> _Dataset extract_
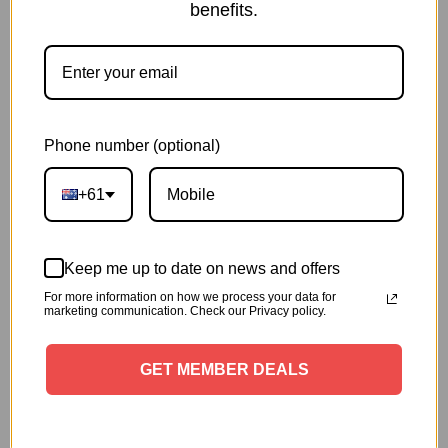
benefits.
Delivery and Shipping
Share:
Phone number (optional)
Description
+61
1 x Anti-Tangle Main Brush
Keep me up to date on news and offers
It adopts alternate composite structure of brush
For more information on how we process your data for
and rubber strip, the rubber strip is used to beat
marketing communication. Check our Privacy policy.
the carpet, brush is used to touch the ground,
they can double clean the soft and hard ground
GET MEMBER DEALS
Imported brush, flexible rubberstrip, wear-
resistant, not easily deformed and no damage to
the ground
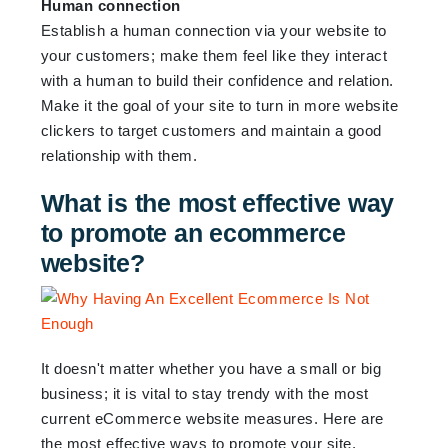
Human connection
Establish a human connection via your website to
your customers; make them feel like they interact
with a human to build their confidence and relation.
Make it the goal of your site to turn in more website
clickers to target customers and maintain a good
relationship with them.
What is the most effective way
to promote an ecommerce
website?
It doesn't matter whether you have a small or big
business; it is vital to stay trendy with the most
current eCommerce website measures. Here are
the most effective ways to promote your site.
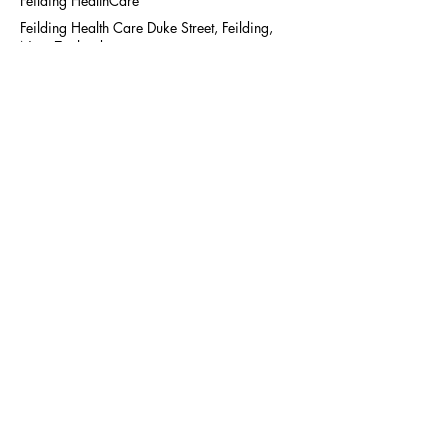
Feilding HealthCare
Feilding Health Care Duke Street, Feilding,
New Zealand
+ 006463575992
admin@diabetestrust.org.nz
MHT Diabetes Trust has
moved office location to
Unit 9 (upstairs), 91 Milson
Line,
The Pillars, Palmerston
North.
For general queries contact
us at
06 357 5992
or fill
out our online
contact form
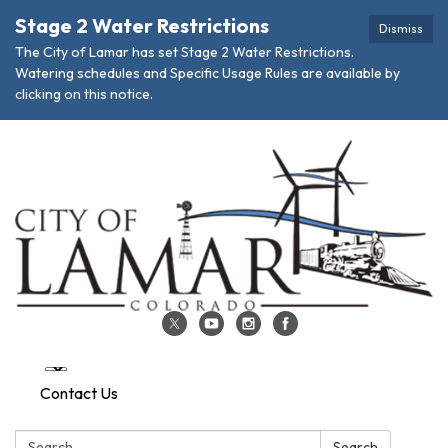
Stage 2 Water Restrictions
Dismiss
The City of Lamar has set Stage 2 Water Restrictions.
Watering schedules and Specific Usage Rules are available by
clicking on this notice.
Contact Us
Search:
Search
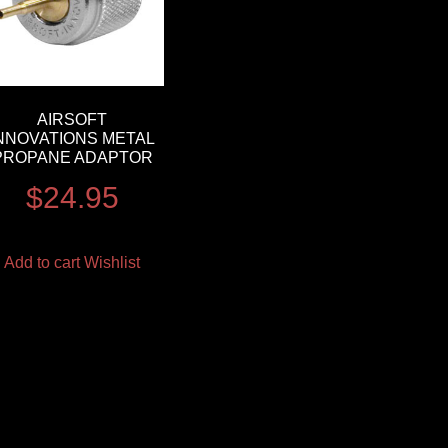
AIRSOFT
NNOVATIONS METAL
PROPANE ADAPTOR
$
24.95
Add to cart
Wishlist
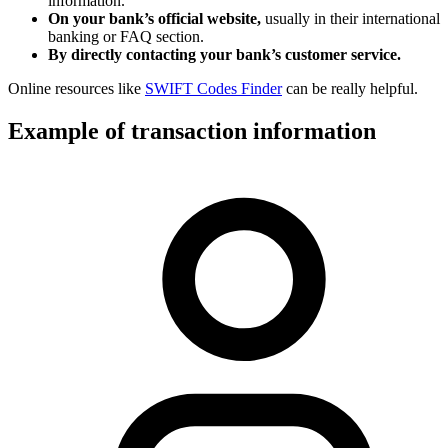
information.
On your bank’s official website,
usually in their international
banking or FAQ section.
By directly contacting your bank’s customer service.
Online resources like
SWIFT Codes Finder
can be really helpful.
Example of transaction information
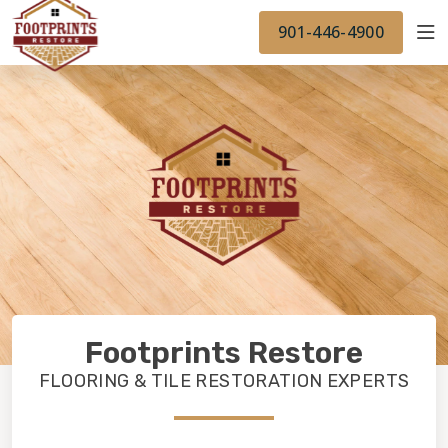
FINANCING
FOOTPRINTSFLOORS.COM
WORK
901-446-4900
BACK TO FOOTPRINTSFLOORS.COM
OUR WORK
Footprints Restore
FLOORING & TILE RESTORATION EXPERTS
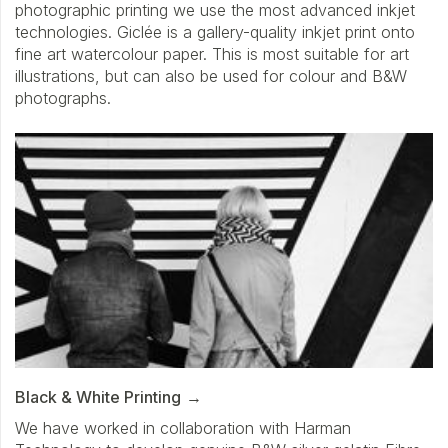
photographic printing we use the most advanced inkjet
technologies. Giclée is a gallery-quality inkjet print onto
fine art watercolour paper. This is most suitable for art
illustrations, but can also be used for colour and B&W
photographs.
Black & White Printing
We have worked in collaboration with Harman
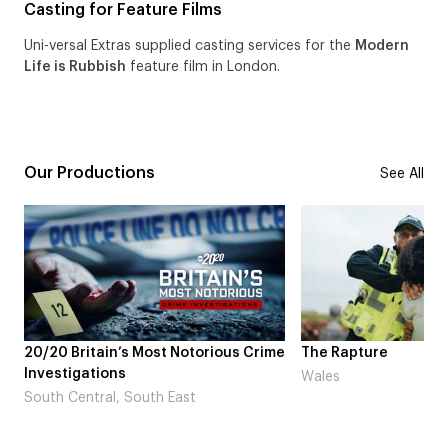
Casting for Feature Films
Uni-versal Extras supplied casting services for the
Modern
Life is Rubbish
feature film in London.
Our Productions
See All
tain’s Most Notorious Crime
The Rapture
tions
Wales
ral, South East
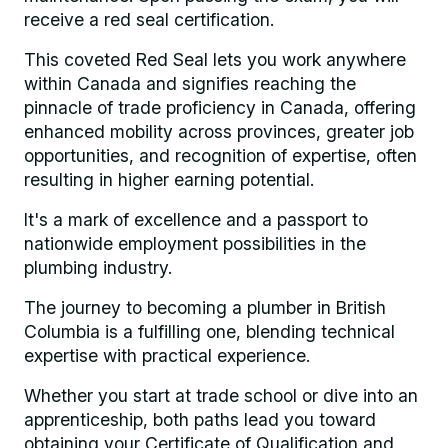
receive a red seal certification.
This coveted Red Seal lets you work anywhere
within Canada and signifies reaching the
pinnacle of trade proficiency in Canada, offering
enhanced mobility across provinces, greater job
opportunities, and recognition of expertise, often
resulting in higher earning potential.
It's a mark of excellence and a passport to
nationwide employment possibilities in the
plumbing industry.
The journey to becoming a plumber in British
Columbia is a fulfilling one, blending technical
expertise with practical experience.
Whether you start at trade school or dive into an
apprenticeship, both paths lead you toward
obtaining your Certificate of Qualification and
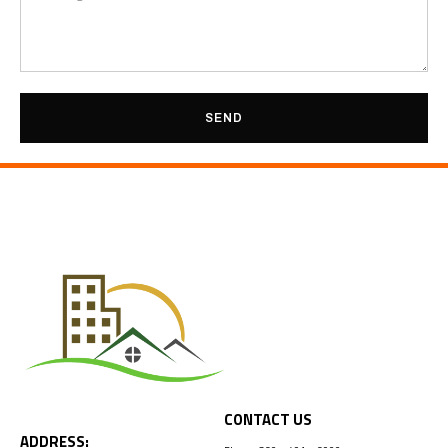
SEND
CONTACT US
ADDRESS:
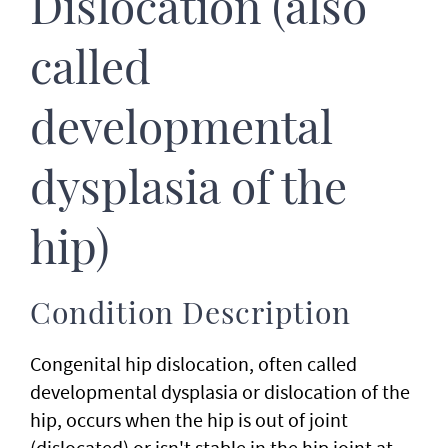
Dislocation (also
called
developmental
dysplasia of the
hip)
Condition Description
Congenital hip dislocation, often called
developmental dysplasia or dislocation of the
hip, occurs when the hip is out of joint
(dislocated) or isn't stable in the hip joint at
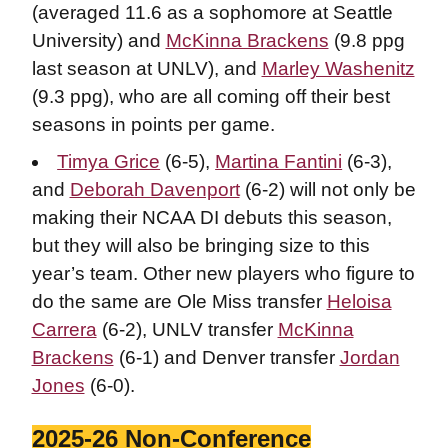
(averaged 11.6 as a sophomore at Seattle
University) and
McKinna Brackens
(9.8 ppg
last season at UNLV), and
Marley Washenitz
(9.3 ppg), who are all coming off their best
seasons in points per game.
Timya Grice
(6-5),
Martina Fantini
(6-3),
and
Deborah Davenport
(6-2) will not only be
making their NCAA DI debuts this season,
but they will also be bringing size to this
year’s team. Other new players who figure to
do the same are Ole Miss transfer
Heloisa
Carrera
(6-2), UNLV transfer
McKinna
Brackens
(6-1) and Denver transfer
Jordan
Jones
(6-0).
2025-26 Non-Conference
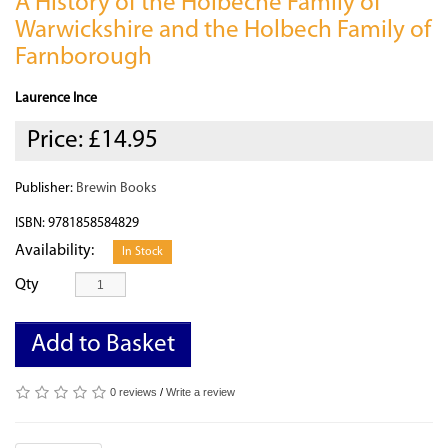
A History of the Holbeche Family of
Warwickshire and the Holbech Family of
Farnborough
Laurence Ince
Price:
£14.95
Publisher:
Brewin Books
ISBN: 9781858584829
Availability:
In Stock
Qty
Add to Basket
0 reviews
/
Write a review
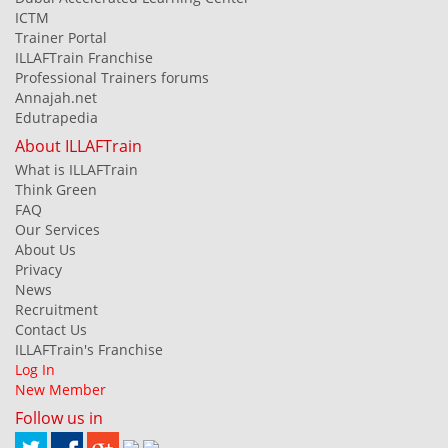
ICTM
Trainer Portal
ILLAFTrain Franchise
Professional Trainers forums
Annajah.net
Edutrapedia
About ILLAFTrain
What is ILLAFTrain
Think Green
FAQ
Our Services
About Us
Privacy
News
Recruitment
Contact Us
ILLAFTrain's Franchise
Log In
New Member
Follow us in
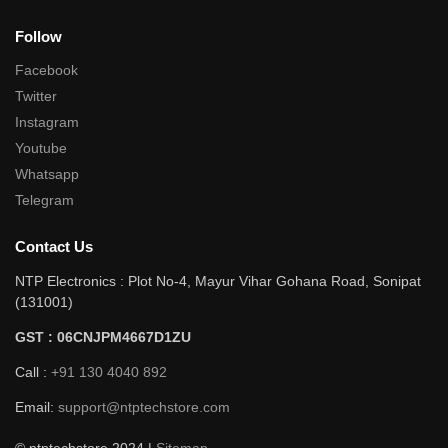
Follow
Facebook
Twitter
Instagram
Youtube
Whatsapp
Telegram
Contact Us
NTP Electronics : Plot No-4, Mayur Vihar Gohana Road, Sonipat
(131001)
GST : 06CNJPM4667D1ZU
Call :
+91 130 4040 892
Email:
support@ntptechstore.com
© ntptechstore 2024 |
Sitemap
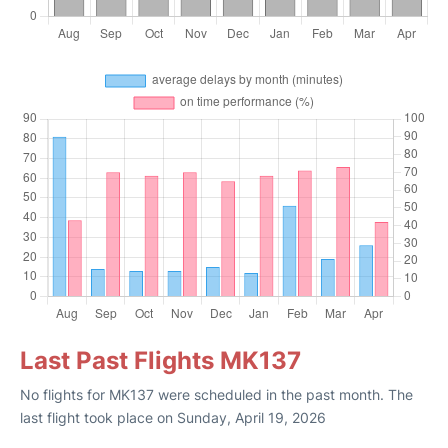
Last Past Flights MK137
No flights for MK137 were scheduled in the past month. The
last flight took place on Sunday, April 19, 2026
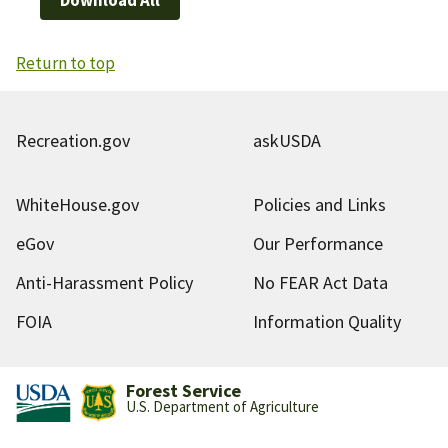
Return to top
Recreation.gov
askUSDA
WhiteHouse.gov
Policies and Links
eGov
Our Performance
Anti-Harassment Policy
No FEAR Act Data
FOIA
Information Quality
Forest Service
U.S. Department of Agriculture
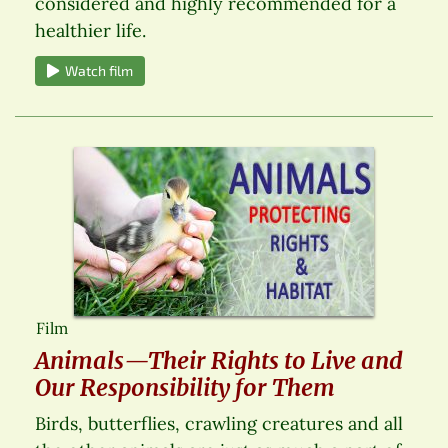
considered and highly recommended for a
healthier life.
Watch film
Film
Animals—Their Rights to Live and
Our Responsibility for Them
Birds, butterflies, crawling creatures and all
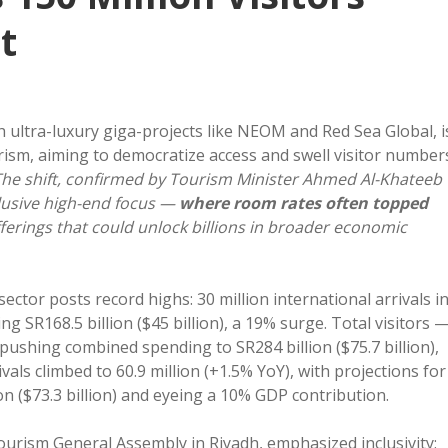
t
ultra-luxury giga-projects like NEOM and Red Sea Global, i
urism, aiming to democratize access and swell visitor number
he shift, confirmed by Tourism Minister Ahmed Al-Khateeb
lusive high-end focus —
where room rates often topped
ferings that could unlock billions in broader economic
ctor posts record highs: 30 million international arrivals i
 SR168.5 billion ($45 billion), a 19% surge. Total visitors 
 pushing combined spending to SR284 billion ($75.7 billion),
vals climbed to 60.9 million (+1.5% YoY), with projections for
on ($73.3 billion) and eyeing a 10% GDP contribution.
ourism General Assembly in Riyadh, emphasized inclusivity:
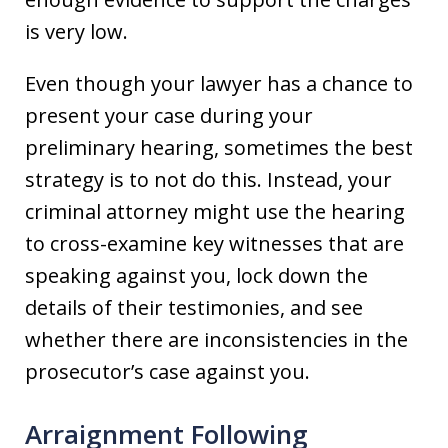
is very low.
Even though your lawyer has a chance to
present your case during your
preliminary hearing, sometimes the best
strategy is to not do this. Instead, your
criminal attorney might use the hearing
to cross-examine key witnesses that are
speaking against you, lock down the
details of their testimonies, and see
whether there are inconsistencies in the
prosecutor’s case against you.
Arraignment Following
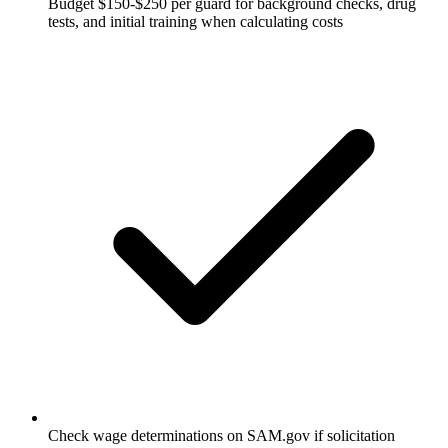
Budget $150-$250 per guard for background checks, drug
tests, and initial training when calculating costs
Check wage determinations on SAM.gov if solicitation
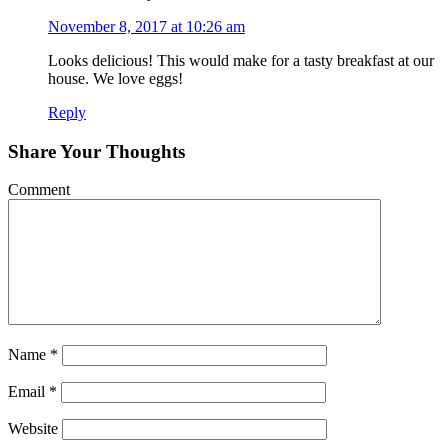
November 8, 2017 at 10:26 am
Looks delicious! This would make for a tasty breakfast at our
house. We love eggs!
Reply
Share Your Thoughts
Comment
Name
*
Email
*
Website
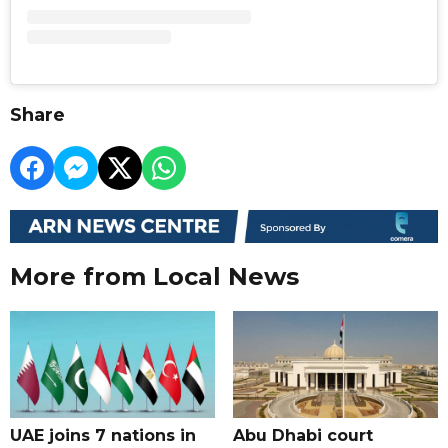
Share
More from Local News
UAE joins 7 nations in
Abu Dhabi court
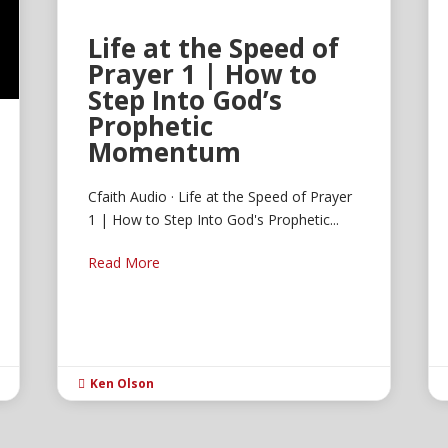
Life at the Speed of
Prayer 1 | How to
Step Into God’s
Prophetic
Momentum
Cfaith Audio · Life at the Speed of Prayer
1 | How to Step Into God's Prophetic...
Read More
Ken Olson

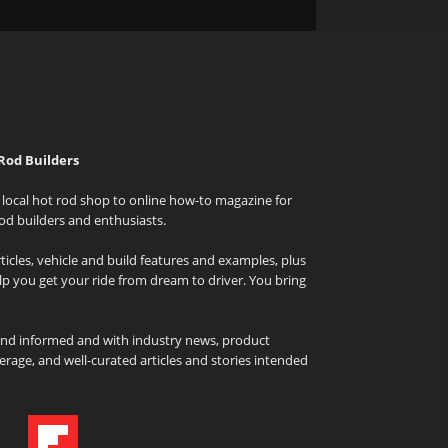
Rod Builders
local hot rod shop to online how-to magazine for
od builders and enthusiasts.
icles, vehicle and build features and examples, plus
elp you get your ride from dream to driver. You bring
and informed and with industry news, product
rage, and well-curated articles and stories intended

> _What is being asked_
If an entry contains an image, print the rest of that entry exactly and leave the image out.

> _Reply to the exercise_
benefits.
Delivery and Shipping
Share:
Phone number (optional)
Description
+61
1 x Anti-Tangle Main Brush
Keep me up to date on news and offers
It adopts alternate composite structure of brush
For more information on how we process your data for
and rubber strip, the rubber strip is used to beat
marketing communication. Check our Privacy policy.
the carpet, brush is used to touch the ground,
they can double clean the soft and hard ground
GET MEMBER DEALS
Imported brush, flexible rubberstrip, wear-
resistant, not easily deformed and no damage to
the ground
Human connection
Establish a human connection via your website to
your customers; make them feel like they interact
with a human to build their confidence and relation.
Make it the goal of your site to turn in more website
clickers to target customers and maintain a good
relationship with them.
What is the most effective way
to promote an ecommerce
website?
It doesn't matter whether you have a small or big
business; it is vital to stay trendy with the most
current eCommerce website measures. Here are
the most effective ways to promote your site.
Feilding HealthCare
Feilding Health Care Duke Street, Feilding,
New Zealand
+ 006463575992
admin@diabetestrust.org.nz
MHT Diabetes Trust has
moved office location to
Unit 9 (upstairs), 91 Milson
Line,
The Pillars, Palmerston
North.
For general queries contact
us at
06 357 5992
or fill
out our online
contact form
Stage 2 Water Restrictions
Dismiss
The City of Lamar has set Stage 2 Water Restrictions.
Watering schedules and Specific Usage Rules are available by
clicking on this notice.
Contact Us
Search:
Search
AIRSOFT
NNOVATIONS METAL
PROPANE ADAPTOR
$
24.95
Add to cart
Wishlist
information.
On your bank’s official website,
usually in their international
banking or FAQ section.
By directly contacting your bank’s customer service.
Online resources like
SWIFT Codes Finder
can be really helpful.
Example of transaction information
FINANCING
FOOTPRINTSFLOORS.COM
WORK
901-446-4900
BACK TO FOOTPRINTSFLOORS.COM
OUR WORK
Footprints Restore
FLOORING & TILE RESTORATION EXPERTS
photographic printing we use the most advanced inkjet
technologies. Giclée is a gallery-quality inkjet print onto
fine art watercolour paper. This is most suitable for art
illustrations, but can also be used for colour and B&W
photographs.
Black & White Printing
We have worked in collaboration with Harman
Casting for Feature Films
Uni-versal Extras supplied casting services for the
Modern
Life is Rubbish
feature film in London.
Our Productions
See All
tain’s Most Notorious Crime
The Rapture
tions
Wales
ral, South East
receive a red seal certification.
This coveted Red Seal lets you work anywhere
within Canada and signifies reaching the
pinnacle of trade proficiency in Canada, offering
enhanced mobility across provinces, greater job
opportunities, and recognition of expertise, often
resulting in higher earning potential.
It's a mark of excellence and a passport to
nationwide employment possibilities in the
plumbing industry.
The journey to becoming a plumber in British
Columbia is a fulfilling one, blending technical
expertise with practical experience.
Whether you start at trade school or dive into an
apprenticeship, both paths lead you toward
obtaining your Certificate of Qualification and
SEND
CONTACT US
ADDRESS:
Dislocation (also
called
developmental
dysplasia of the
hip)
Condition Description
Congenital hip dislocation, often called
developmental dysplasia or dislocation of the
hip, occurs when the hip is out of joint
(dislocated) or isn't stable in the hip joint at
(averaged 11.6 as a sophomore at Seattle
University) and
McKinna Brackens
(9.8 ppg
last season at UNLV), and
Marley Washenitz
(9.3 ppg), who are all coming off their best
seasons in points per game.
Timya Grice
(6-5),
Martina Fantini
(6-3),
and
Deborah Davenport
(6-2) will not only be
making their NCAA DI debuts this season,
but they will also be bringing size to this
year’s team. Other new players who figure to
do the same are Ole Miss transfer
Heloisa
Carrera
(6-2), UNLV transfer
McKinna
Brackens
(6-1) and Denver transfer
Jordan
Jones
(6-0).
2025-26 Non-Conference
A History of the Holbeche Family of
Warwickshire and the Holbech Family of
Farnborough
Laurence Ince
Price:
£14.95
Publisher:
Brewin Books
ISBN: 9781858584829
Availability:
In Stock
Qty
Add to Basket
0 reviews
/
Write a review
ICTM
Trainer Portal
ILLAFTrain Franchise
Professional Trainers forums
Annajah.net
Edutrapedia
About ILLAFTrain
What is ILLAFTrain
Think Green
FAQ
Our Services
About Us
Privacy
News
Recruitment
Contact Us
ILLAFTrain's Franchise
Log In
New Member
Follow us in
Follow
Facebook
Twitter
Instagram
Youtube
Whatsapp
Telegram
Contact Us
NTP Electronics : Plot No-4, Mayur Vihar Gohana Road, Sonipat
(131001)
GST : 06CNJPM4667D1ZU
Call :
+91 130 4040 892
Email:
support@ntptechstore.com
© ntptechstore 2024 |
Sitemap
Last Past Flights MK137
No flights for MK137 were scheduled in the past month. The
last flight took place on Sunday, April 19, 2026
Return to top
Recreation.gov
askUSDA
WhiteHouse.gov
Policies and Links
eGov
Our Performance
Anti-Harassment Policy
No FEAR Act Data
FOIA
Information Quality
Forest Service
U.S. Department of Agriculture
considered and highly recommended for a
healthier life.
Watch film
Film
Animals—Their Rights to Live and
Our Responsibility for Them
Birds, butterflies, crawling creatures and all
t
ultra-luxury giga-projects like NEOM and Red Sea Global, i
urism, aiming to democratize access and swell visitor number
he shift, confirmed by Tourism Minister Ahmed Al-Khateeb
lusive high-end focus —
where room rates often topped
ferings that could unlock billions in broader economic
ctor posts record highs: 30 million international arrivals i
 SR168.5 billion ($45 billion), a 19% surge. Total visitors 
 pushing combined spending to SR284 billion ($75.7 billion),
vals climbed to 60.9 million (+1.5% YoY), with projections for
on ($73.3 billion) and eyeing a 10% GDP contribution.
ourism General Assembly in Riyadh, emphasized inclusivity:
is very low.
Even though your lawyer has a chance to
present your case during your
preliminary hearing, sometimes the best
strategy is to not do this. Instead, your
criminal attorney might use the hearing
to cross-examine key witnesses that are
speaking against you, lock down the
details of their testimonies, and see
whether there are inconsistencies in the
prosecutor’s case against you.
Arraignment Following
Budget $150-$250 per guard for background checks, drug
tests, and initial training when calculating costs
Check wage determinations on SAM.gov if solicitation
November 8, 2017 at 10:26 am
Looks delicious! This would make for a tasty breakfast at our
house. We love eggs!
Reply
Share Your Thoughts
Comment
Name
*
Email
*
Website
Share
More from Local News
UAE joins 7 nations in
Abu Dhabi court
Life at the Speed of
Prayer 1 | How to
Step Into God’s
Prophetic
Momentum
Cfaith Audio · Life at the Speed of Prayer
1 | How to Step Into God's Prophetic...
Read More
Ken Olson

Rod Builders
local hot rod shop to online how-to magazine for
od builders and enthusiasts.
icles, vehicle and build features and examples, plus
elp you get your ride from dream to driver. You bring
and informed and with industry news, product
rage, and well-curated articles and stories intended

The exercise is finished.